BEGIN Data provided
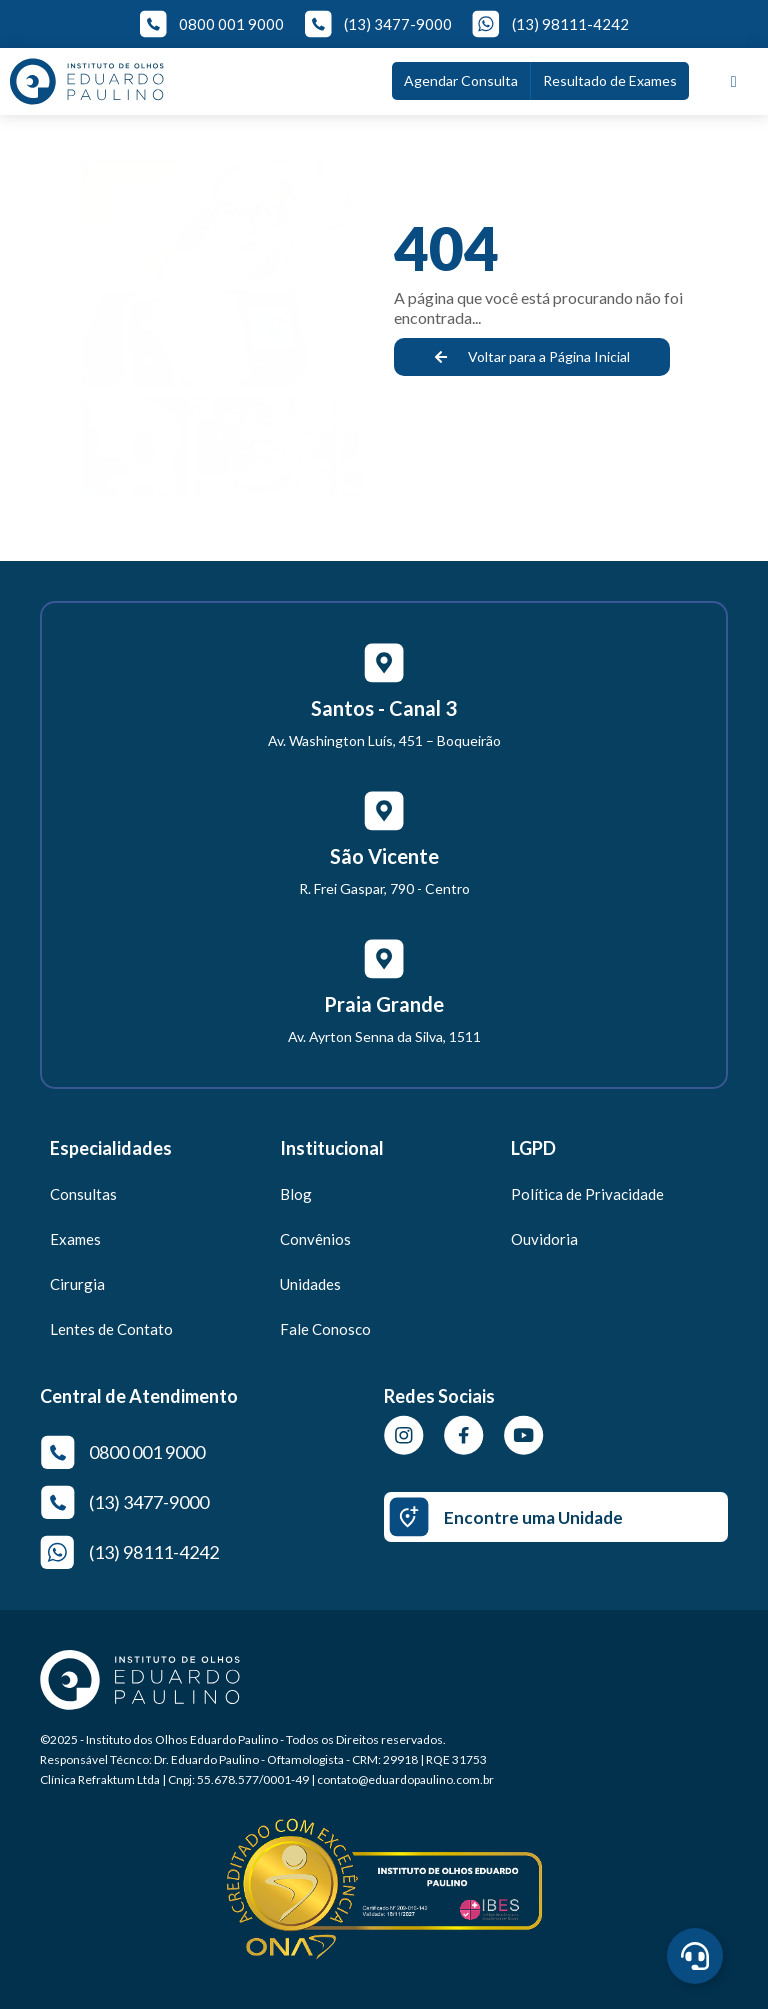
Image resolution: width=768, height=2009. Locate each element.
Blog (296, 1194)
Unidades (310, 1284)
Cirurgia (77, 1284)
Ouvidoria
END Data provided
- How to complete this task
Write out the records word for word. Pictures stay out.

- Answer below
Image resolution: width=768, height=2009. Locate each element.
Blog (296, 1194)
Unidades (310, 1284)
Cirurgia (77, 1284)
Ouvidoria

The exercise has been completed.